Try it:
Filter the records for lines holding the string "Cowboy".

Dataset entries:
##############################
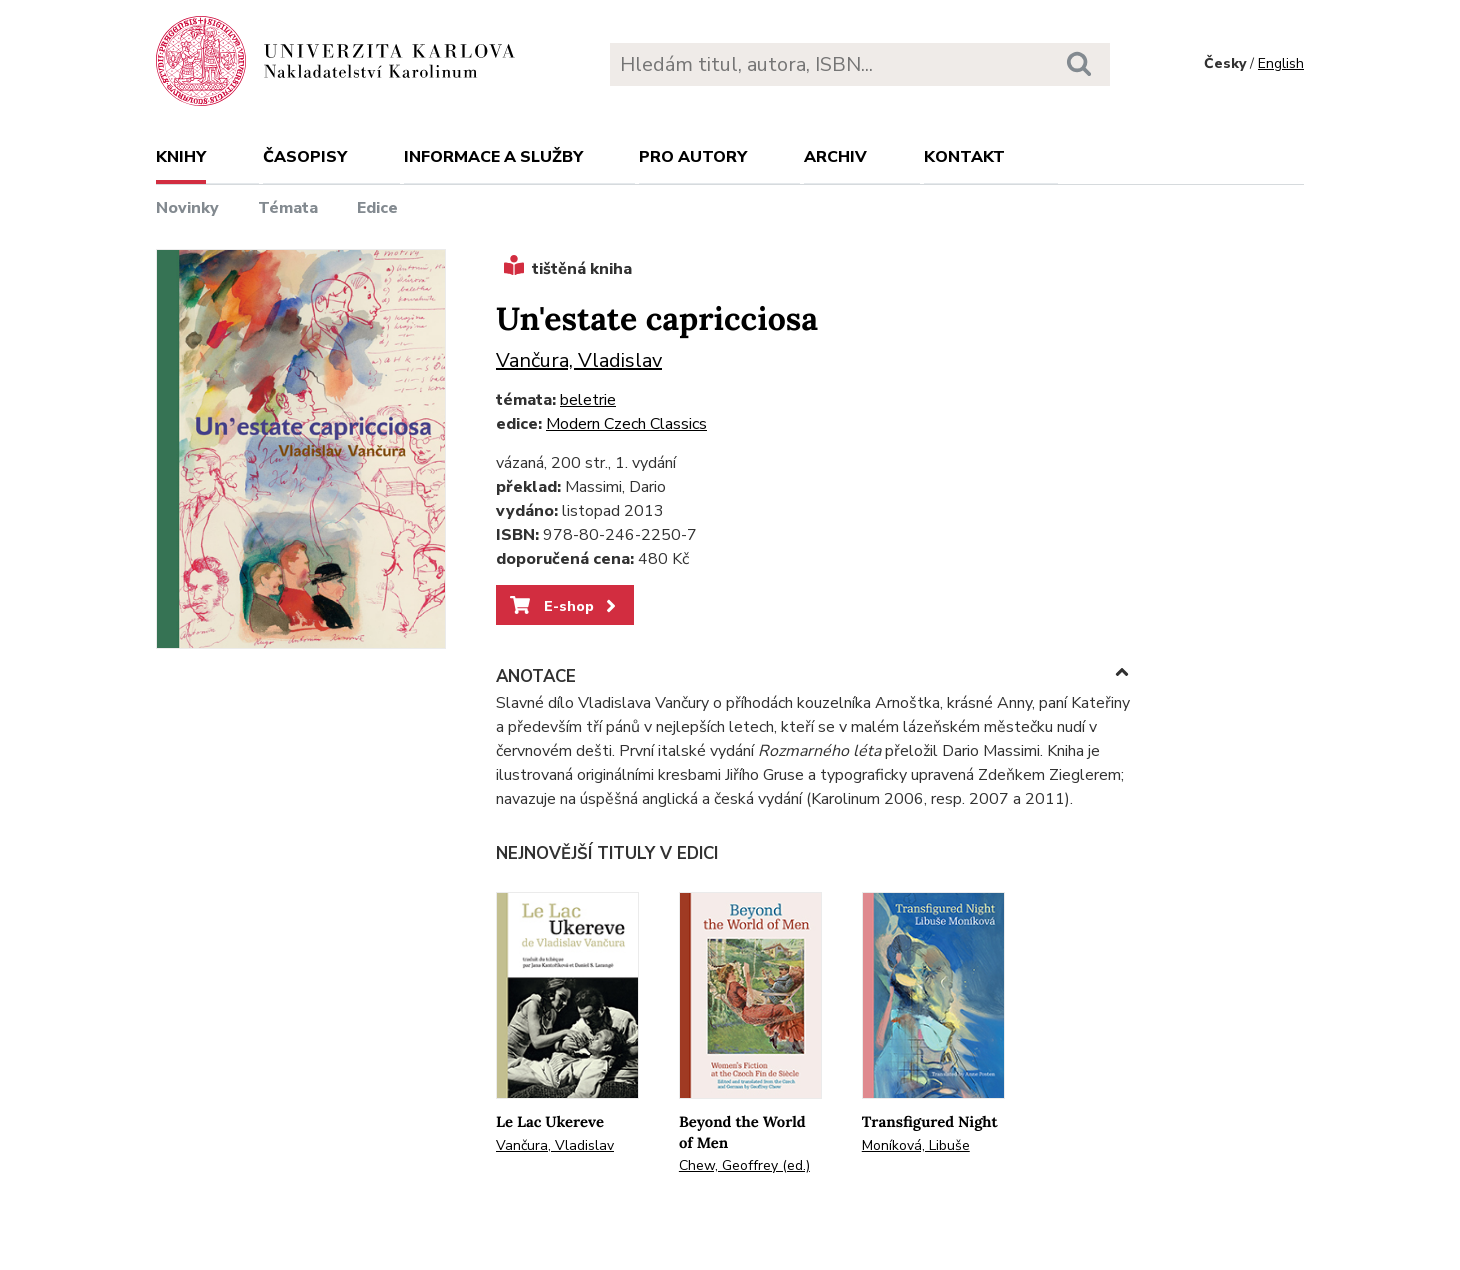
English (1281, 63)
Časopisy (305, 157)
##############################
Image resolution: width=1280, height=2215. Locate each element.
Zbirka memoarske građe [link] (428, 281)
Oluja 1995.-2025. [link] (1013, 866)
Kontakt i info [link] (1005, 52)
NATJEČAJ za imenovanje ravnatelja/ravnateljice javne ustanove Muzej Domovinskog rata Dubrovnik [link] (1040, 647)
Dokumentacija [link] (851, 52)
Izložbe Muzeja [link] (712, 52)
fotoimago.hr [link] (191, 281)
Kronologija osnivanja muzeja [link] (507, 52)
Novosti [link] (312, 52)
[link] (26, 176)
##############################
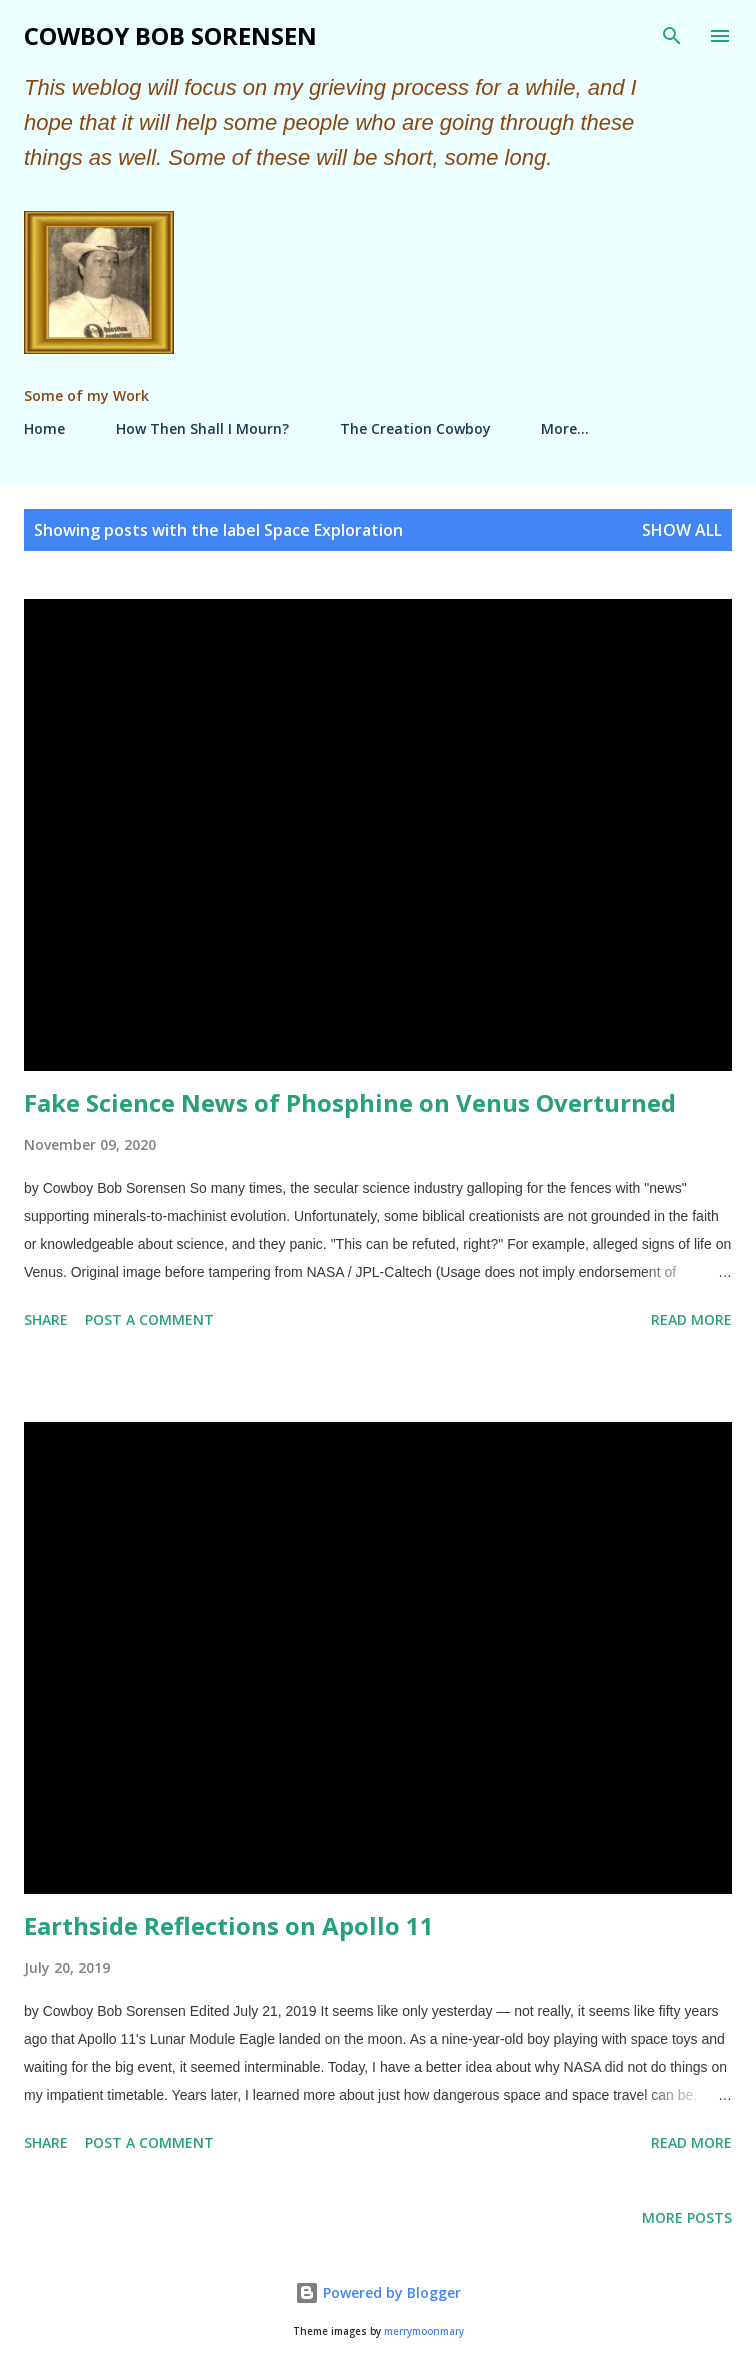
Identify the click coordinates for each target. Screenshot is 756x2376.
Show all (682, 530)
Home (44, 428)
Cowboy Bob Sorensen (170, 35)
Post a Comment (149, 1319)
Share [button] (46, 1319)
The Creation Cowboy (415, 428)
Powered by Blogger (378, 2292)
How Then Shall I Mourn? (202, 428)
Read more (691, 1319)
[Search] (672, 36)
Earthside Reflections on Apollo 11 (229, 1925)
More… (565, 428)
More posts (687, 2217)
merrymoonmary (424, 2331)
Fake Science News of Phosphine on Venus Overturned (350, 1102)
##############################
Task solution:
Cowboy Bob Sorensen (170, 35)
The Creation Cowboy (415, 428)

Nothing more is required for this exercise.